Er war ein Grieche aus Kleinasien, reiste durch den östlichen Mittelmeerraum und studierte für sein Werk fleißig einschlägige Reiseberichte. Was wir über den Schriftsteller Pausanias wissen, läßt sich seiner Beschreibung Griechenlands entnehmen. Dieser antike Baedeker entstand zwischen 140 und 170 nach Christus und reagiert auf das zeitgenössische Interesse der römischen Oberschicht an den Relikten des unterworfenen Hellas.
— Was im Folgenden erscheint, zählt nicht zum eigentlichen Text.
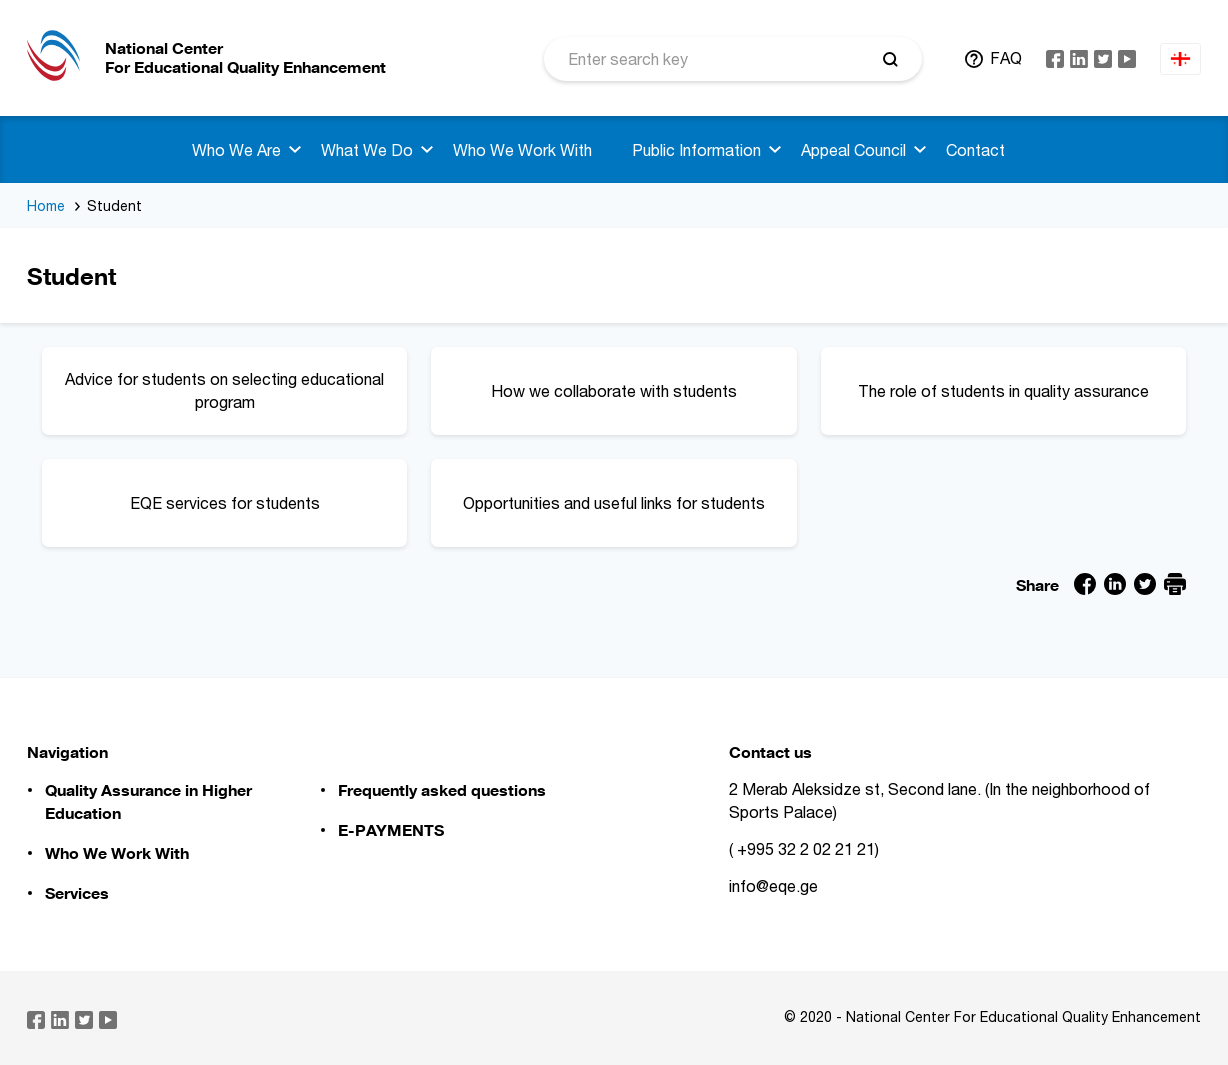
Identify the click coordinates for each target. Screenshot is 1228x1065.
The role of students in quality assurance (1012, 382)
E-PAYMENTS (391, 829)
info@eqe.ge (773, 886)
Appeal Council (853, 150)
Die meisten Kapitel beschreiben Kunstgegenstände wie Tempel, Statuen oder andere Monumente des griechischen Festlands. Pausanias' Darstellungen sind als beinahe einzige historische Quelle einer nunmehr vollends versunkenen Herrlichkeit von immenser Bedeutung für unsere Kenntnis der Antike. Viele Passagen strapazieren allerdings die Geduld des Lesers, da sie den Charakter nüchterner Aufzählungen besitzen: noch eine Zeusstatue, noch ein Weihegeschenk, noch ein Grab. Ohne die eingestreuten Historien, die sich um die einzelnen Monumente ranken, wäre das Buch eine recht mühselige Lektüre.

Da ist etwa die Geschichte des Boxers, mutmaßlichen Viertelgottes und Denkmalfetischisten Theagenes. Schon als Knabe erregt er Aufsehen, indem er eine bronzene Statue ins Haus seiner Eltern schleppt. Später wird er mehrmals Olympiasieger und macht auch als Sprinter eine gute Figur, "insgesamt gewann er tausendvierhundert Kränze". Nach seinem Tod wird dem Champion in seiner Heimatstadt Thasos eine Statue errichtet. Doch ein Neider geißelt Nacht für Nacht das Bronzebild, bis ihn die gerechte Strafe ereilt. Die Statue kippt vornüber und erschlägt ihn. Dafür muß sie nun ihrerseits büßen und wird im Meer versenkt. Mißernten und Orakelsprüche veranlassen die Thasier zur Einsicht in ihren Frevel. Die Statue des Theagenes wird wieder an ihrem angestammten Platz aufgestellt: "Sie pflegen ihm nun wie einem Gott zu opfern."

Die Pausanias-Ausgabe, die jetzt im Manesse Verlag erschienen ist, enthält nicht den gesamten Text, da er, so der Herausgeber Jacques Laager, um "längere historische Exkurse" gekürzt worden ist. Statt dessen erleichtern einige Zusätze die Orientierung: Jedes Kapitel wird mit einer kurzen Zusammenfassung eingeleitet, Nachwort, Anmerkungen, Karten und Register runden den sorgfältig edierten Band ab.

Eine Bestandsaufnahme dessen, was heute noch von der Antike überdauert, leistet ein Buch aus dem Reclam Verlag: Griechenland. Ein Führer zu den antiken Stätten. Deren Auswahl orientiert sich an den heutigen Grenzen des Landes und am Erhaltungszustand der Relikte. Orte, die dem Auge des Besuchers inzwischen nichts mehr zu bieten haben, werden nicht aufgeführt. Die Einträge des Bandes warten mit detaillierten Beschreibungen und Lageplänen der Fundstätten auf und überzeugen durch die Beschränkung auf das Wesentliche. Schnurrige Legenden wird man hier vergebens (eben viel besser bei Pausanias) suchen. Dafür hält der Benutzer ein Vademecum in Händen, das zur schnellen und gründlichen Orientierung verhilft.

Zwei Bände also, die einander bestens ergänzen. Und im Vergleich werden die Verluste deutlich: Die Bronzestatue des Theagenes kommt im Reclam-Kunstführer nicht vor.